> Problem statement: Every record below must come back exactly as written, with the images dropped.
__________________________________________________
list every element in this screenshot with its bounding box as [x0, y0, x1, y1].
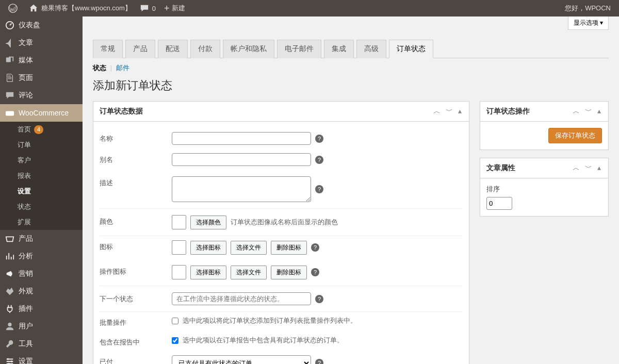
site-name: 糖果博客【www.wpocn.com】 [41, 4, 132, 13]
wp-logo[interactable] [4, 0, 25, 16]
my-account[interactable]: 您好，WPOCN [561, 0, 615, 16]
admin-toolbar: 糖果博客【www.wpocn.com】 0 +新建 您好，WPOCN [0, 0, 619, 16]
comments-link[interactable]: 0 [136, 0, 160, 16]
comment-count: 0 [152, 5, 156, 12]
site-link[interactable]: 糖果博客【www.wpocn.com】 [25, 0, 136, 16]
new-content[interactable]: +新建 [160, 0, 189, 16]
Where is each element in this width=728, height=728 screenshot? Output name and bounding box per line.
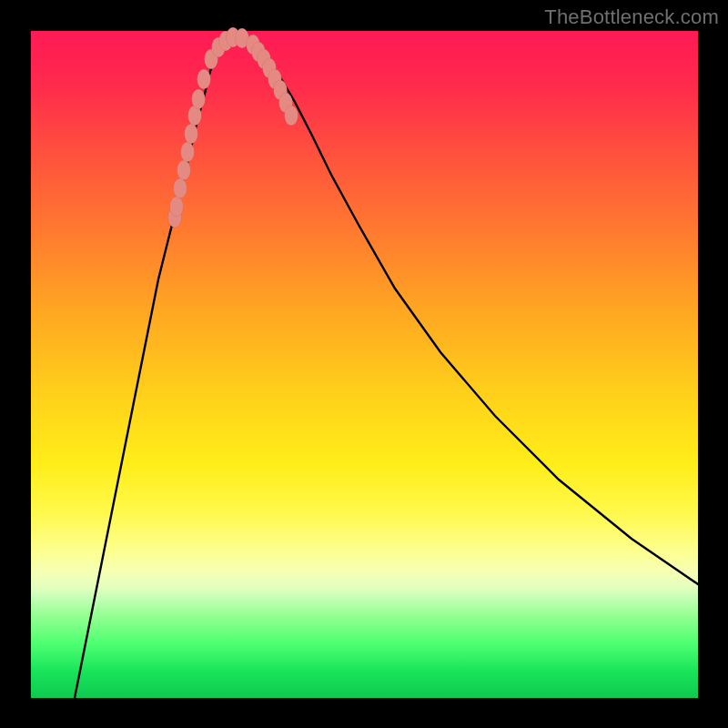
highlight-dot — [174, 178, 187, 198]
plot-area — [31, 31, 698, 698]
watermark-text: TheBottleneck.com — [544, 5, 719, 29]
highlight-dot — [285, 106, 298, 126]
outer-frame: TheBottleneck.com — [0, 0, 728, 728]
highlight-dot — [170, 197, 184, 217]
bottleneck-curve — [75, 37, 698, 698]
highlight-dots-group — [168, 27, 298, 228]
chart-svg — [31, 31, 698, 698]
highlight-dot — [192, 89, 206, 109]
highlight-dot — [197, 69, 211, 89]
highlight-dot — [181, 142, 195, 162]
highlight-dot — [177, 160, 191, 180]
highlight-dot — [185, 124, 198, 144]
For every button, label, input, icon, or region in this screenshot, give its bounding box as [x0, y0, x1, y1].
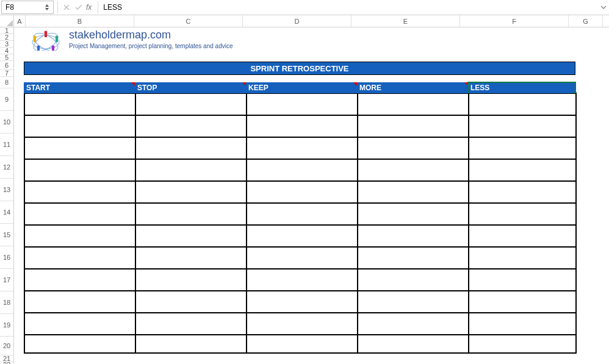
__________________________________________________
> Expected answer:
list every element in this screenshot with its bounding box as [x0, y0, x1, y1].
site-name: 糖果博客【www.wpocn.com】 [41, 4, 132, 13]
wp-logo[interactable] [4, 0, 25, 16]
my-account[interactable]: 您好，WPOCN [561, 0, 615, 16]
admin-toolbar: 糖果博客【www.wpocn.com】 0 +新建 您好，WPOCN [0, 0, 619, 16]
comments-link[interactable]: 0 [136, 0, 160, 16]
comment-count: 0 [152, 5, 156, 12]
site-link[interactable]: 糖果博客【www.wpocn.com】 [25, 0, 136, 16]
new-content[interactable]: +新建 [160, 0, 189, 16]
Where is each element in this width=728, height=728 screenshot? Output name and bounding box per line.
highlight-dot — [174, 178, 187, 198]
plot-area — [31, 31, 698, 698]
watermark-text: TheBottleneck.com — [544, 5, 719, 29]
highlight-dot — [285, 106, 298, 126]
outer-frame: TheBottleneck.com — [0, 0, 728, 728]
highlight-dot — [170, 197, 184, 217]
bottleneck-curve — [75, 37, 698, 698]
highlight-dots-group — [168, 27, 298, 228]
chart-svg — [31, 31, 698, 698]
highlight-dot — [192, 89, 206, 109]
highlight-dot — [197, 69, 211, 89]
highlight-dot — [181, 142, 195, 162]
highlight-dot — [177, 160, 191, 180]
highlight-dot — [185, 124, 198, 144]
For every button, label, input, icon, or region in this screenshot, give its bounding box as [x0, y0, x1, y1].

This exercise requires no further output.